Les règles applicables. En dehors de la prise en considération nécessaire du règlement de copropriété, il conviendra de vous assurer que votre cabinet respecte la réglementation des établissements recevant du public (ERP) et les normes d’accessibilité aux personnes handicapées.

Bon à savoir. En effet, les locaux des professionnels de santé ouverts aux patients sont des ERP de catégorie 5 en ce qu’ils accueillent moins de 100 personnes. À ce titre, ils doivent respecter les critères légaux d’accessibilité fixés par la loi 2005-102 du 11 février 2005 pour l’égalité des droits et des chances, la participation et la citoyenneté des personnes handicapées.

Si votre cabinet est déjà accessible.
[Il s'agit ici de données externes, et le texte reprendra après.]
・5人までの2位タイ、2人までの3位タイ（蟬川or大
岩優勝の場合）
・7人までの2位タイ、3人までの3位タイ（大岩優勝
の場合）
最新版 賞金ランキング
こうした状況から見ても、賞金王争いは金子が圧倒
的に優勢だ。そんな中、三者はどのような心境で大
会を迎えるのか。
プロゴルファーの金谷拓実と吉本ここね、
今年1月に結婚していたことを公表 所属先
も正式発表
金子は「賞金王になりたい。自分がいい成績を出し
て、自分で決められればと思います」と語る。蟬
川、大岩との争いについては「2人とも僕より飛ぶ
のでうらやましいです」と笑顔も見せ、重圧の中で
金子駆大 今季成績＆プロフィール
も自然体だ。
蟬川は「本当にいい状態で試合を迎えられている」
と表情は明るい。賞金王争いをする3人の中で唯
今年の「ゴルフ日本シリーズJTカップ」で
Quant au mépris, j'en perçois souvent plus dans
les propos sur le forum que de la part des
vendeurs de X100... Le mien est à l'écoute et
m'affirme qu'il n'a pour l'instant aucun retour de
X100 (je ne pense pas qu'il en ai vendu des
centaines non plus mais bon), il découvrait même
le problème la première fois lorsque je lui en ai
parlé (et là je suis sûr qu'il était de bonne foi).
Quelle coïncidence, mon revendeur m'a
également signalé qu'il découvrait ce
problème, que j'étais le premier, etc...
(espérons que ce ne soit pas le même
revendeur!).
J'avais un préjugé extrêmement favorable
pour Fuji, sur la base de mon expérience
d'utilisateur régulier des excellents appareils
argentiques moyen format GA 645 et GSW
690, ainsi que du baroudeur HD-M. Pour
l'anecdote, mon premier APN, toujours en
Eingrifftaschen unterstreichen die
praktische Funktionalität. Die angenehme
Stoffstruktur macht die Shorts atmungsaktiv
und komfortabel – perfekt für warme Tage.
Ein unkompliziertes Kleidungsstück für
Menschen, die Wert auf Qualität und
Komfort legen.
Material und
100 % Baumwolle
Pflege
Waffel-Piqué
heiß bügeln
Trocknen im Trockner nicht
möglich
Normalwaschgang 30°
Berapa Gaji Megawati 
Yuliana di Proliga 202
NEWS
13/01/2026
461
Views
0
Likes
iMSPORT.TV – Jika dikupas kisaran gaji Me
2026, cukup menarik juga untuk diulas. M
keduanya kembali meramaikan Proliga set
Vous devez transmettre une attestation d’accessibilité en préfecture qui peut prendre la forme d’une déclaration sur l’honneur (CCH art. R 111-19-33) . Une installation dans des locaux neufs ne pose pas, en principe, de difficulté puisque ces locaux doivent répondre obligatoirement aux normes d’accessibilité des personnes handicapées.
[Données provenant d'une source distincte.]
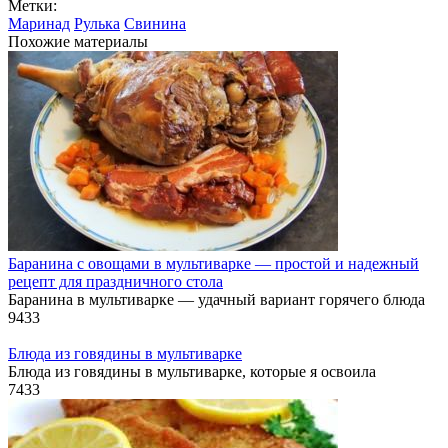
Метки:
Маринад
Рулька
Свинина
Похожие материалы
Баранина с овощами в мультиварке — простой и надежный
рецепт для праздничного стола
Баранина в мультиварке — удачный вариант горячего блюда
9
433
Блюда из говядины в мультиварке
Блюда из говядины в мультиварке, которые я освоила
7
433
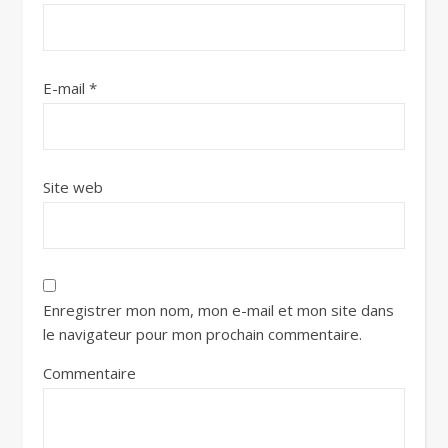
E-mail
*
Site web
Enregistrer mon nom, mon e-mail et mon site dans
le navigateur pour mon prochain commentaire.
Commentaire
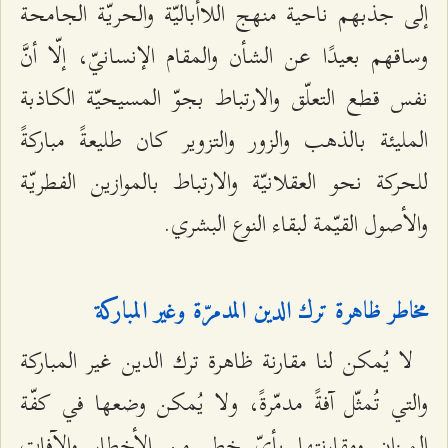
إلى جذبهم ناحية منهج اللاأباليّة والحريّة الجامحة
وساقهم بعيدًا عن الشأن والمقام الإنسانيّ، إلّا أنَّ
نفس قطع التعلّق والارتباط بجوّ المسيحيّة الكاذبة
المليئة بالذهب والزور والتزوير كان طليعةً مباركةً
للحركة نحو العقلانيّة والارتباط بالموازين الفطريّة
والأصول القيّمة لبقاء النوع البشري.
مخاطر ظاهرة ترك الدين المدمرّة وغير المباركة
لا يُمكن لنا مقارنة ظاهرة ترك الدين غير المباركة
والتي تُمثّل آفةً مدمّرةً، ولا يُمكن وضعها في كفّة
الميزان ومقارنتها بأيّ خطرٍ من الأخطار والآفات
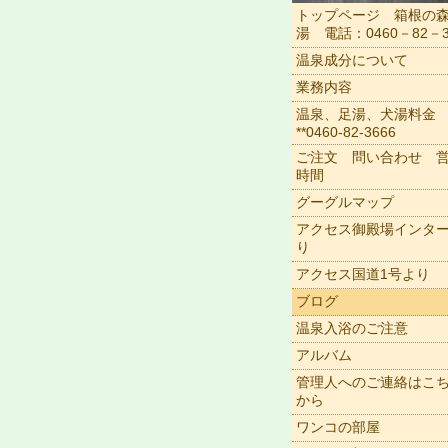
トップページ 箱根の
湯 電話：0460－82－3
温泉成分について
業務内容
温泉、足湯、犬湯料金
**0460-82-3666
ご注文 問い合わせ 
時間
グーグルマップ
アクセス御殿場インタ
り
アクセス国道1号より
ブログ
温泉入浴のご注意
アルバム
管理人へのご連絡はこ
から
ワンコの部屋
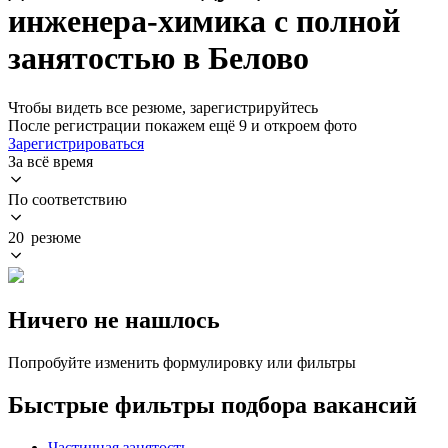
инженера-химика с полной
занятостью в Белово
Чтобы видеть все резюме, зарегистрируйтесь
После регистрации покажем ещё 9 и откроем фото
Зарегистрироваться
За всё время
По соответствию
20 резюме
Ничего не нашлось
Попробуйте изменить формулировку или фильтры
Быстрые фильтры подбора вакансий
Частичная занятость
Si votre cabinet n’est en revanche pas aux normes, vous devez déposer une demande d’autorisation de travaux ou de permis de construire de mise en conformité totale sous peine de sanctions administratives et pénales (CCH art. L 152-1 et suivants) . Le bénéficiaire des travaux irréguliers peut être condamné, outre à des peines correctionnelles, à la démolition ou à la mise en conformité des ouvrages, éventuellement sous astreinte. En outre, le non-respect des règles de construction constitue, le cas échéant, une non-conformité, un vice ou un désordre décennal. Enfin, un registre public d’accessibilité doit être élaboré et être accompagné d’une fiche de synthèse du registre. Ce registre et sa synthèse ont pour but d’informer le public sur le degré d’accessibilité de l’établissement et de ses prestations. Ils sont consultables sur place au principal point d’accueil du cabinet sous format papier ou dématérialisé.
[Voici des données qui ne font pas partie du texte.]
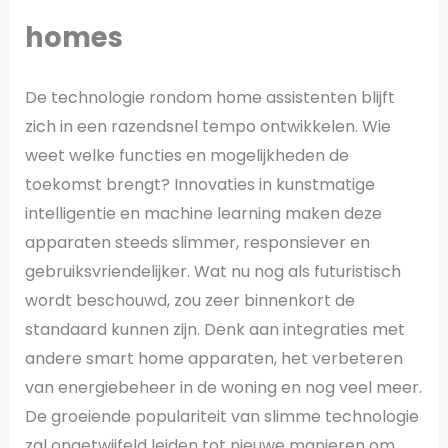
homes
De technologie rondom home assistenten blijft
zich in een razendsnel tempo ontwikkelen. Wie
weet welke functies en mogelijkheden de
toekomst brengt? Innovaties in kunstmatige
intelligentie en machine learning maken deze
apparaten steeds slimmer, responsiever en
gebruiksvriendelijker. Wat nu nog als futuristisch
wordt beschouwd, zou zeer binnenkort de
standaard kunnen zijn. Denk aan integraties met
andere smart home apparaten, het verbeteren
van energiebeheer in de woning en nog veel meer.
De groeiende populariteit van slimme technologie
zal ongetwijfeld leiden tot nieuwe manieren om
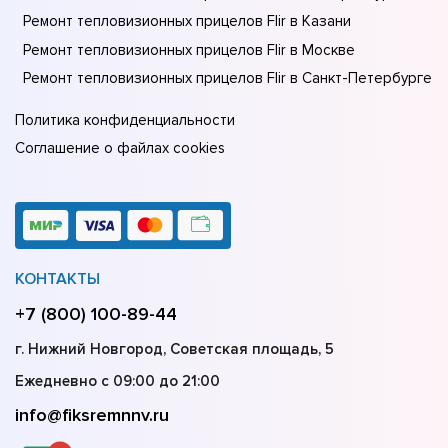
Ремонт тепловизионных прицелов Flir в Казани
Ремонт тепловизионных прицелов Flir в Москве
Ремонт тепловизионных прицелов Flir в Санкт-Петербурге
Политика конфиденциальности
Соглашение о файлах cookies
КОНТАКТЫ
+7 (800) 100-89-44
г. Нижний Новгород, Советская площадь, 5
Ежедневно с 09:00 до 21:00
info@fiksremnnv.ru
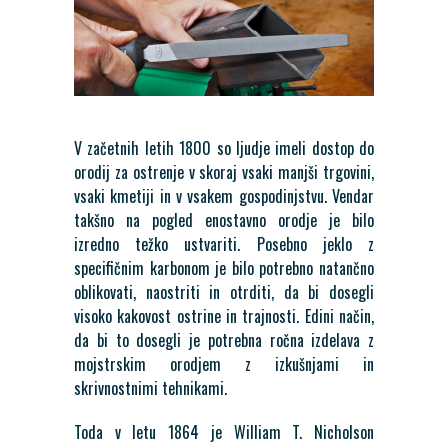
V začetnih letih 1800 so ljudje imeli dostop do
orodij za ostrenje v skoraj vsaki manjši trgovini,
vsaki kmetiji in v vsakem gospodinjstvu. Vendar
takšno na pogled enostavno orodje je bilo
izredno težko ustvariti. Posebno jeklo z
specifičnim karbonom je bilo potrebno natančno
oblikovati, naostriti in otrditi, da bi dosegli
visoko kakovost ostrine in trajnosti. Edini način,
da bi to dosegli je potrebna ročna izdelava z
mojstrskim orodjem z izkušnjami in
skrivnostnimi tehnikami.
Toda v letu 1864 je William T. Nicholson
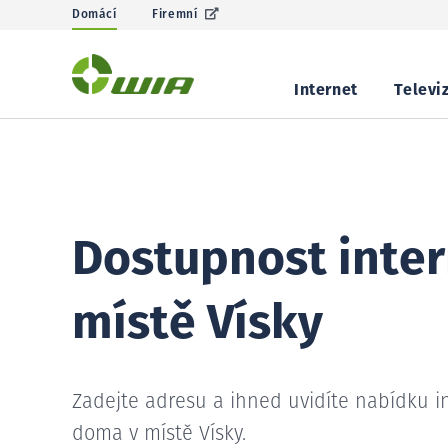
Domácí
Firemní
Internet
Televi
Dostupnost inter
místě Vísky
Zadejte adresu a ihned uvidíte nabídku i
doma v místě Vísky.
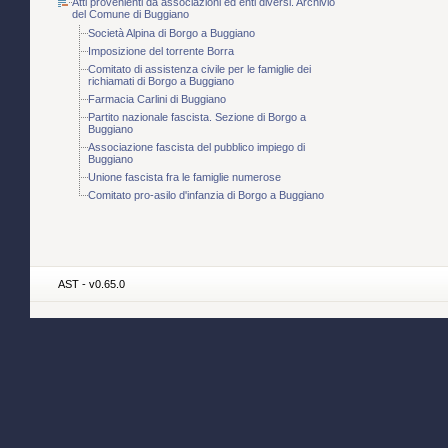
Atti provenienti da associazioni ed enti diversi. Archivio
del Comune di Buggiano
Società Alpina di Borgo a Buggiano
Imposizione del torrente Borra
Comitato di assistenza civile per le famiglie dei
richiamati di Borgo a Buggiano
Farmacia Carlini di Buggiano
Partito nazionale fascista. Sezione di Borgo a
Buggiano
Associazione fascista del pubblico impiego di
Buggiano
Unione fascista fra le famiglie numerose
Comitato pro-asilo d'infanzia di Borgo a Buggiano
AST - v0.65.0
À noter. Il n’existe aucune agence officielle en charge de la gestion de l’accessibilité des locaux professionnels. Vous n’êtes donc pas tenu de répondre aux sollicitations de sociétés commerciales qui vous contactent à ce sujet. Un outil d’autodiagnostic est disponible sur le site du ministère de la Transition écologique ( https://www.ecologie.gouv.fr/diagnostic-accessibilite/medical/ ).

Des dérogations. Sous certaines conditions, cette obligation d’accessibilité pourra ne pas être respectée (CCH art. R 111-19-10) . Cela sera notamment le cas si une impossibilité technique résultant de l’environnement du bâtiment, des contraintes liées à la conservation du patrimoine architectural ou une disproportion manifeste entre la mise en accessibilité et ses conséquences (coût, impacts sur l’usage du bâtiment) sont constatées. De même, le refus des copropriétaires de réaliser les travaux de mise en accessibilité d’un ERP pourra permettre de déroger à ces travaux.

L’exercice d’une profession libérale médicale ou paramédicale dans un immeuble en copropriété est encadré par le règlement de copropriété. Vous devrez donc respecter des règles afférentes à l’accessibilité de vos locaux et opérer les vérifications nécessaires pour ne pas être dans l’impossibilité matérielle d’exercer.